_The problem_.
If pictures appear among the lines below, leave them out while you return exactly the lines from the one with "C.F. / P.Iva: 02577550284 (573, 949)" through the one with "View fabric (113, 1254)".

_Supplied records_.
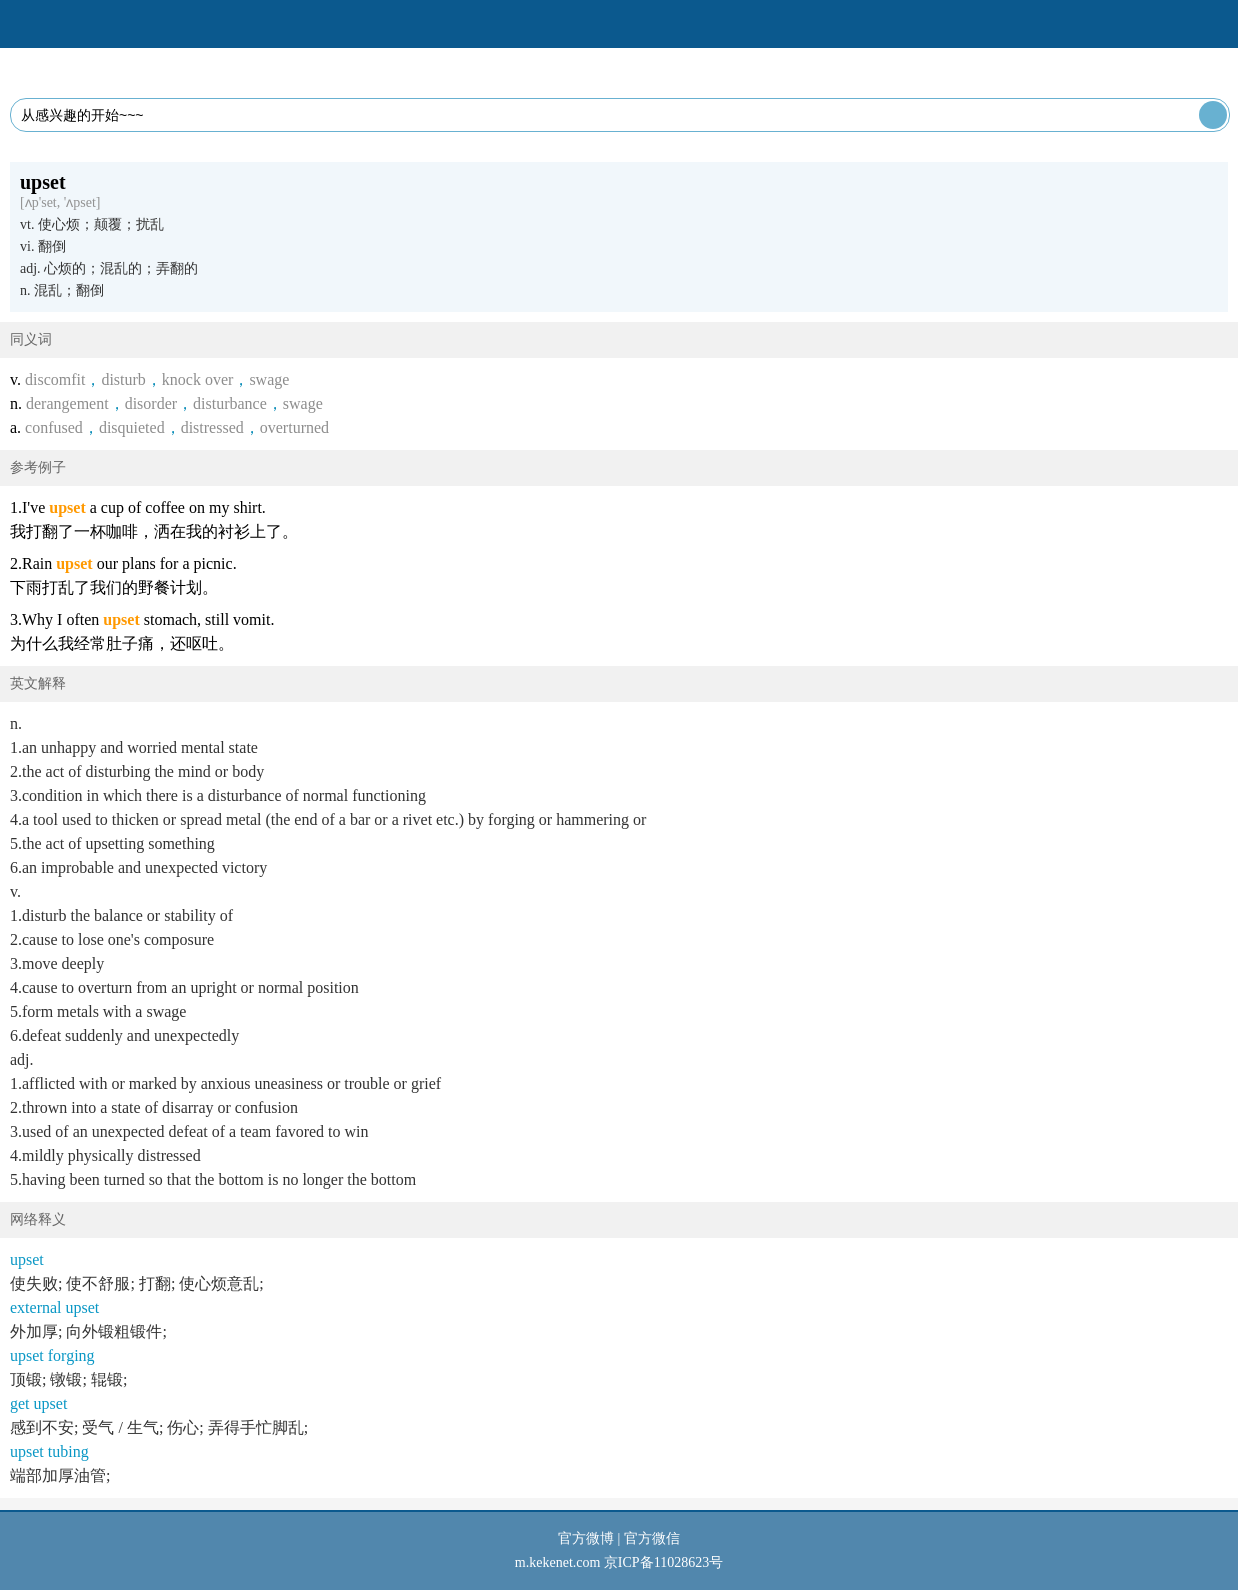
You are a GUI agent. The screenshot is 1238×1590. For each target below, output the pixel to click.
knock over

--

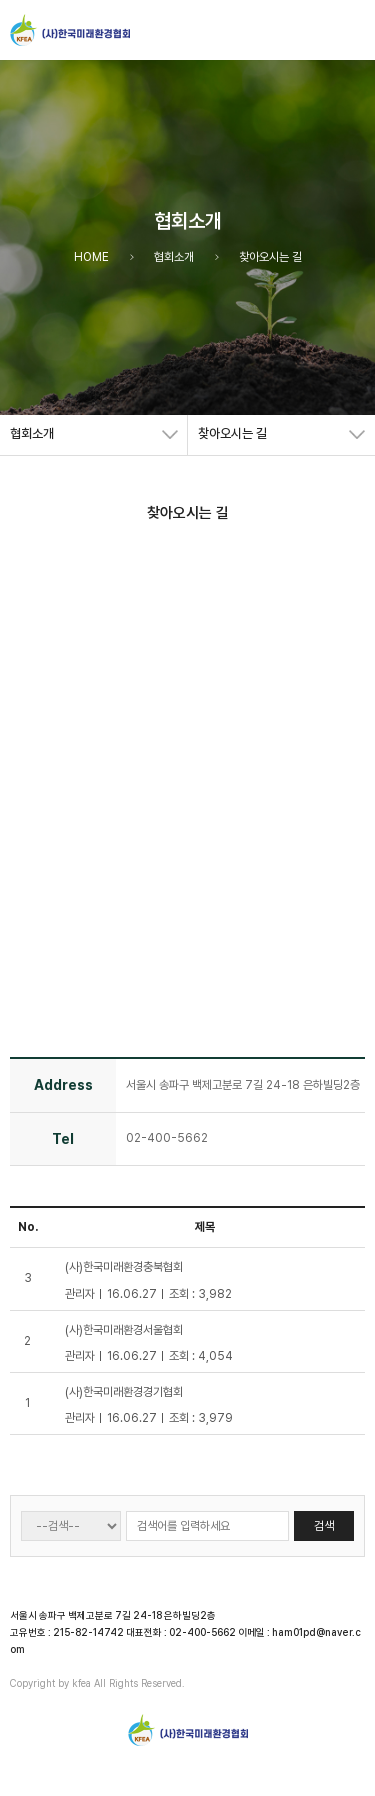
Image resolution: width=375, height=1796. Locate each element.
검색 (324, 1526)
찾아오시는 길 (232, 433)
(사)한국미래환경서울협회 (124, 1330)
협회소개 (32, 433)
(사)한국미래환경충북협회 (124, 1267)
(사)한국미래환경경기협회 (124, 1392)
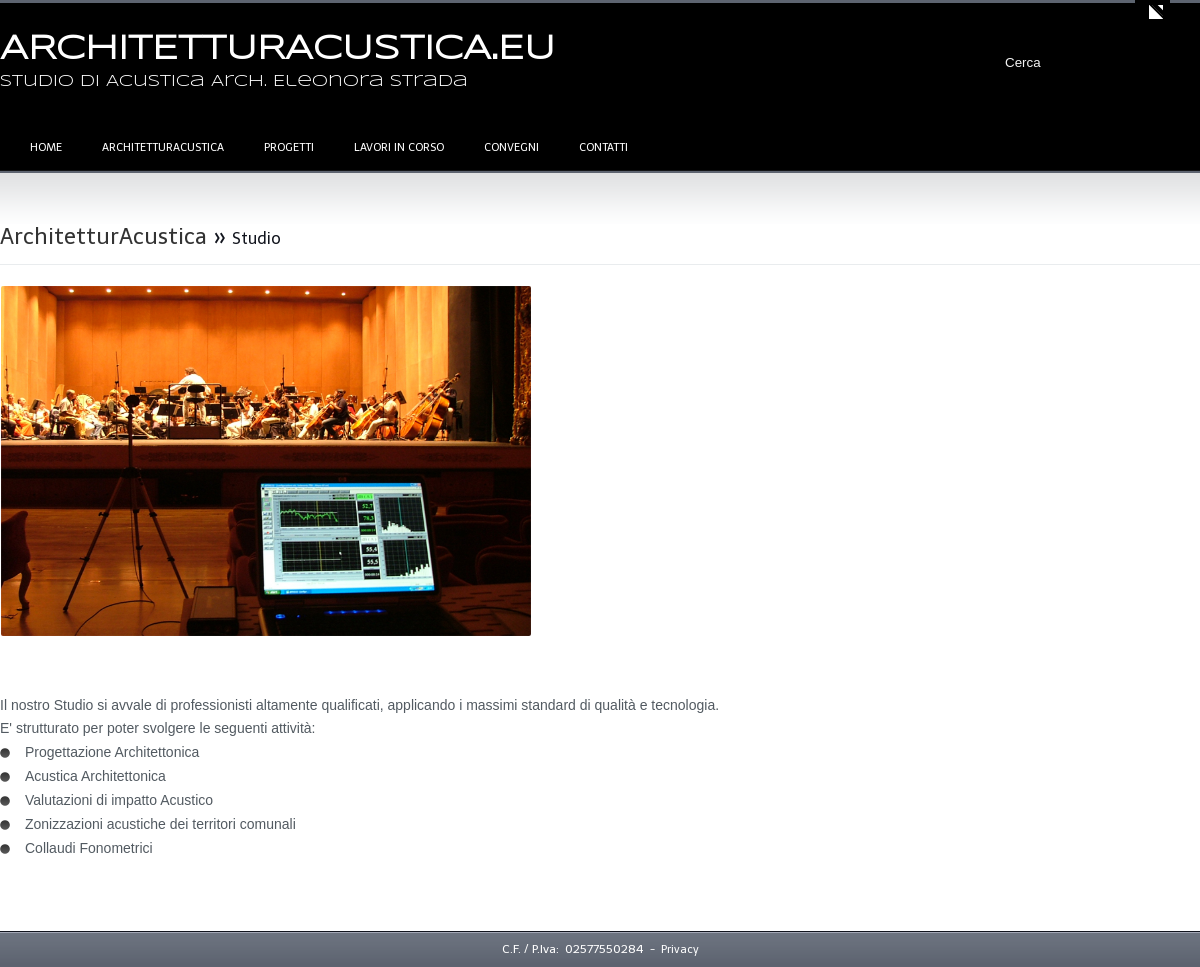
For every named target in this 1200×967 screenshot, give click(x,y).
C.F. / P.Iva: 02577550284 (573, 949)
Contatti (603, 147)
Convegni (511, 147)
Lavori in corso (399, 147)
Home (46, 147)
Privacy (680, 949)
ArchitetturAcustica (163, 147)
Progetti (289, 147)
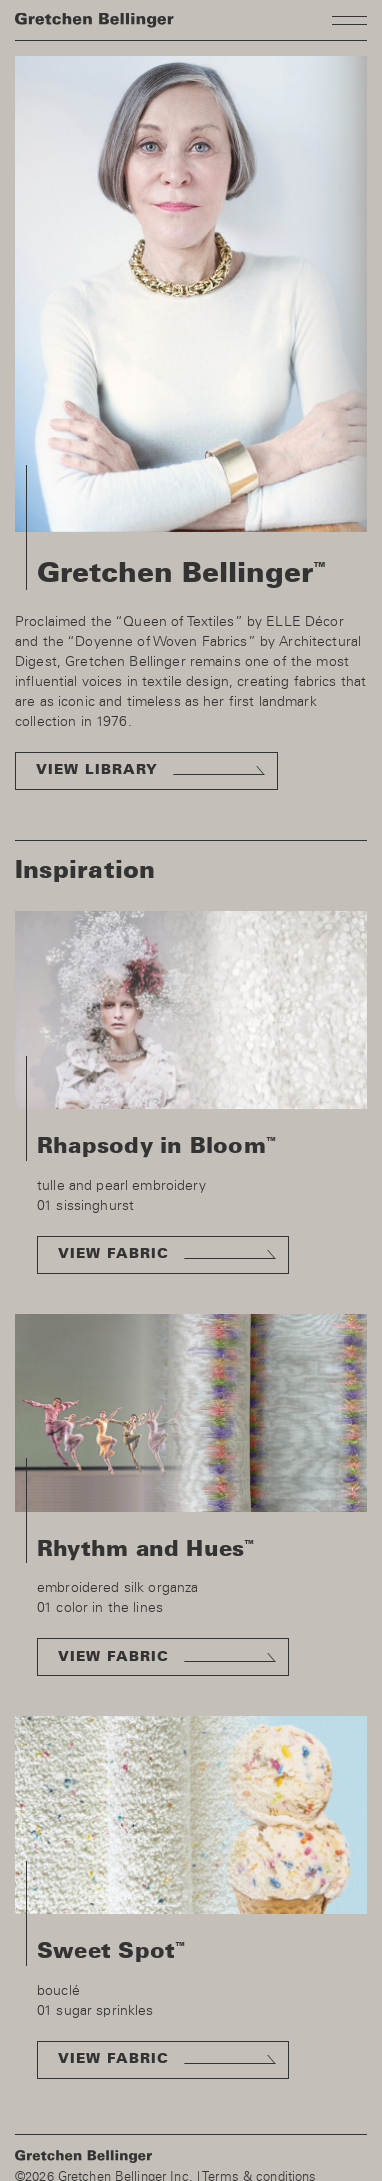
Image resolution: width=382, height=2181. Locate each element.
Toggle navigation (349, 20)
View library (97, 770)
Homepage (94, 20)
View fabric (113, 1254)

_Final answer_.
C.F. / P.Iva: 02577550284 (573, 949)
Contatti (603, 147)
Convegni (511, 147)
Lavori in corso (399, 147)
Home (46, 147)
Privacy (680, 949)
ArchitetturAcustica (163, 147)
Progetti (289, 147)
Image resolution: width=382, height=2181. Locate each element.
Toggle navigation (349, 20)
View library (97, 770)
Homepage (94, 20)
View fabric (113, 1254)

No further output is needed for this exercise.